No dispongo de una explicación acabada, ya me gustaría, pero se puede especular con que la razón sencilla es que así les hacemos más caso. Puede que haya algo en algunos profesionales de la política, no sé, una como visión gloriosa de sí mismos, que los anime a la retórica sobre ciertos intangibles, pero lo más probable es que el motivo se encuentre en nosotros -y en la prensa, tuiteros y tertulianos que hacen presa de estos asuntos. Tenemos bastantes datos que indican que, en realidad, incluso bajo la apariencia de división, la mayoría nos parecemos bastante en las cosas esenciales, es decir, que la política sobre cuestiones como el estado del bienestar o los impuestos conducen a un debate moderado y, por crucial que sea, graduado. Por ejemplo aquí. Con eso no se va a ningún sitio si se quiere estirar el cuello.

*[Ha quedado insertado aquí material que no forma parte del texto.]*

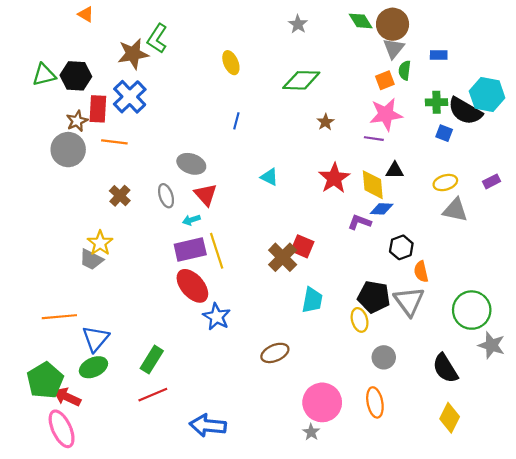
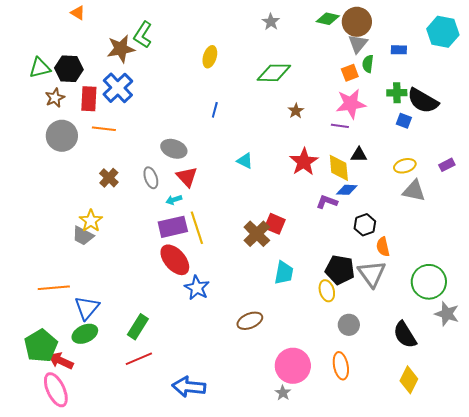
green diamond: (361, 21) -> (328, 19), turned -45
yellow ellipse: (231, 63) -> (210, 57), turned 40
cyan hexagon: (487, 95) -> (443, 32), moved
brown star: (77, 121) -> (55, 98), moved

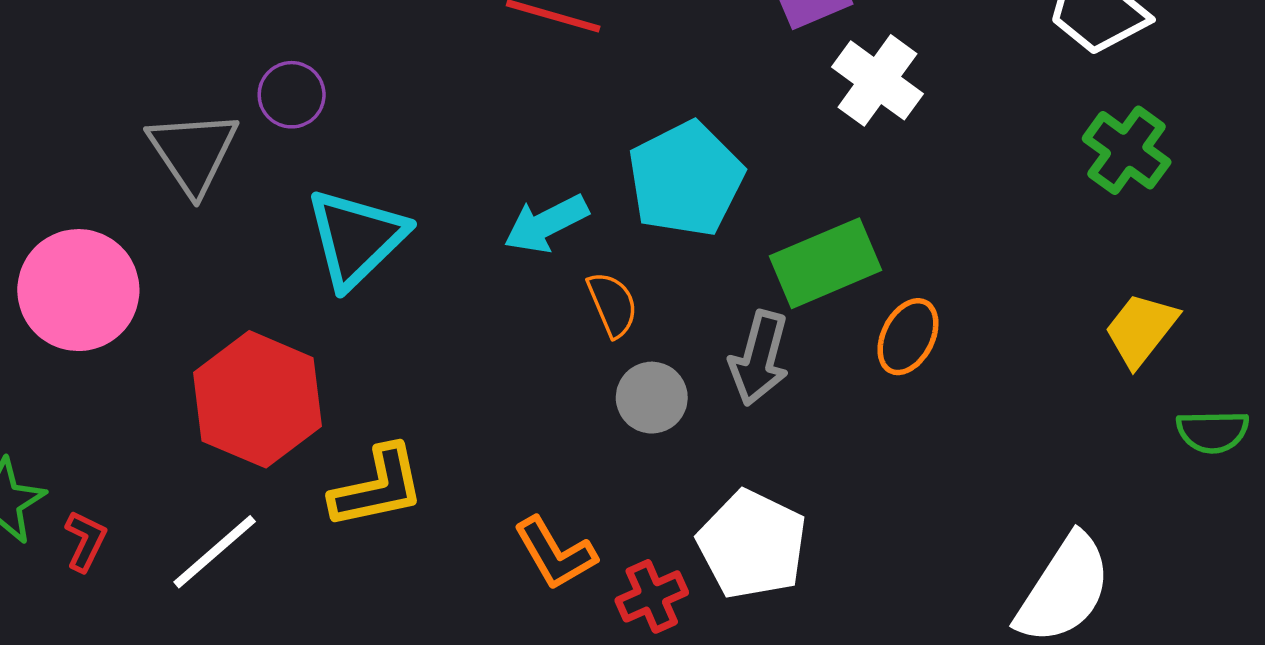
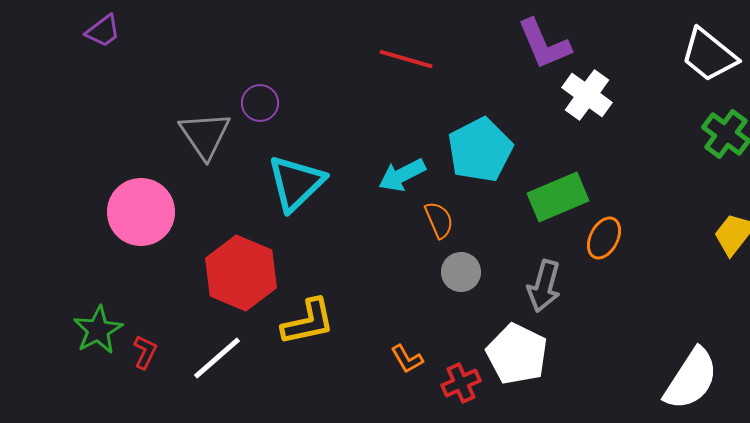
gray arrow: (759, 358) -> (544, 286), moved
orange L-shape: (555, 553) -> (407, 359), size x0.7

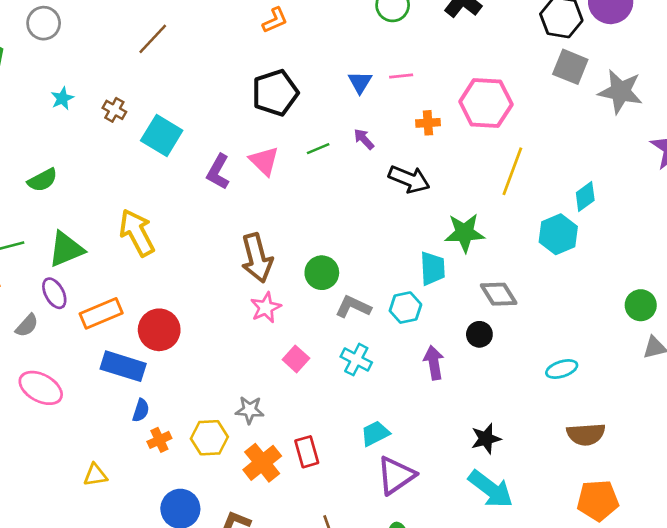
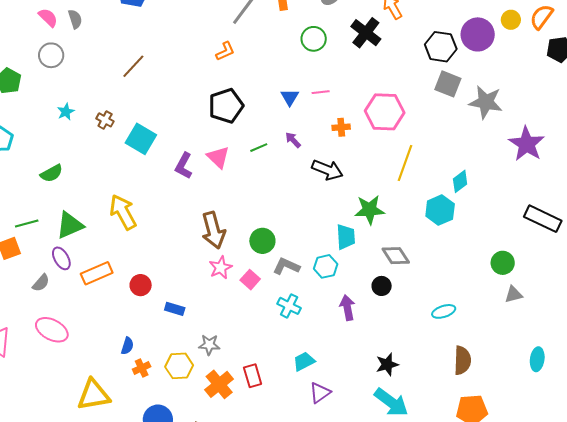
red circle: (159, 330) -> (141, 285), size x0.7
pink square: (296, 359) -> (250, 280), moved
blue rectangle: (123, 366) -> (175, 309), moved, size x0.6
brown semicircle: (586, 434) -> (462, 360), turned -84
yellow triangle: (95, 475) -> (94, 395), size x1.8
purple triangle: (396, 475) -> (320, 393), size x0.7

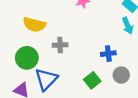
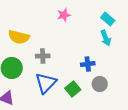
blue triangle: (46, 79) -> (46, 83), moved

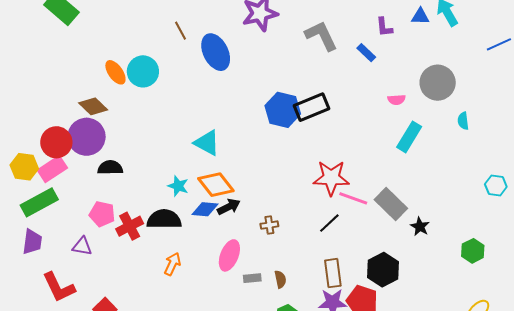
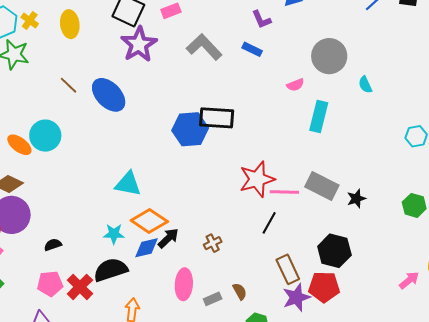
black rectangle: (311, 107) -> (217, 118), turned 44
black semicircle: (110, 168) -> (53, 245), moved, size x0.7
black star: (420, 227) -> (356, 199), turned -30

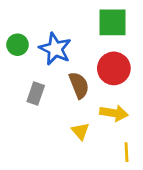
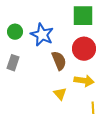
gray rectangle: (36, 94) -> (13, 63), moved

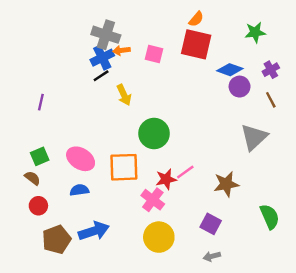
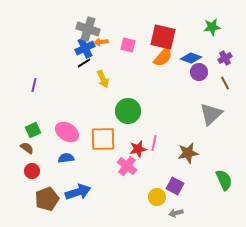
orange semicircle: (196, 19) -> (163, 57), moved, size x1.5
pink line: (185, 172) -> (154, 143), turned -42
yellow circle: (159, 237) -> (157, 197), moved, size x0.7

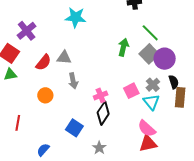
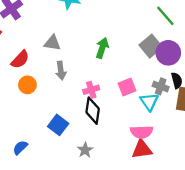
green line: (150, 33) -> (165, 16), moved
green arrow: (123, 47) -> (102, 48), moved
red semicircle: (43, 62) -> (20, 59), moved
gray cross: (153, 85) -> (161, 86), moved, turned -32
black diamond: (103, 113) -> (93, 111), turned -30
pink semicircle: (147, 128) -> (142, 132), turned -48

En EEUU ha habido una interesante y larga controversia en las ciencias sociales sobre la verdadera naturaleza de las “guerras culturales” que lanzan algunos políticos y líderes de opinión, pero que no está claro que respondan a una efectiva polarización en la opinión pública. Parece claro que este debate científico lo han ganado quienes insisten en que la polarización es ilusoria (un “mito”, según un libro famoso), creada por los activistas, los medios y los mecanismos de la conversación pública. Lo malo es que las ilusiones tienen efectos reales, y que ganar el debate científico con datos no afecta a los lebreles de las tertulias. Ni a algunos empresarios políticos, que seguirán buscando “asuntos de despegue” que puedan producir cierta polarización, y algún reclamo, aunque sea temporal. El primero que dijo que el tiempo era oro debió de ser un político.
Algo como las guerras culturales parece que nos acecha: la búsqueda de “asuntos de despegue”, con tanto liderazgo como hay por reafirmar, tanto partidismo sin partido claro, tanto interés dizque por la política sin que se lean los periódicos. Esperemos que las guerras no vayan muy lejos, en parte por pudor, pero, sobre todo, que no se acumulen en el camino con cuestiones que sí nos dividen. No parecen ser sino unos primeros pasos, pero podrían acabar metiéndose en cualquier asunto de moral y política que tenga potencial. Tal vez haya que agradecer que de momento la emprendan, sobre todo, con el maniquí de la historia.
La campana de la historia
A primera vista, se diría que los asuntos favorables para dar la campanada histórica tienen estas propiedades: 1. La mayoría se encuentra en una zona de plácida indiferencia sobre el asunto o tiene posiciones moderadas. 2. Existen grupos, pequeños pero no insignificantes, con una posición muy marcada y enfrentada entre sí, lo que asegura la resonancia y el debate. 3. Es más probable que la mayoría parezca caer del lado desde el que se da la campanada que del contrario: aunque solo sea por consentimiento tácito de la mayoría moderada, pues tal vez prefieran evitar el debate, o porque la equidistancia parezca reprobable, el otro extremo pueda marcarse con un estigma, etc. Tal vez esto último solo sea requisito solo en las primeras escaramuzas, luego se puede llegar a una destructiva guerra de posiciones. Por ejemplo, el enfrentamiento sobre el aborto en EEUU, que se ha desplegado como lucha, por momentos, furiosa, para aumentar la influencia sobre una mayoría que se resiste a polarizarse.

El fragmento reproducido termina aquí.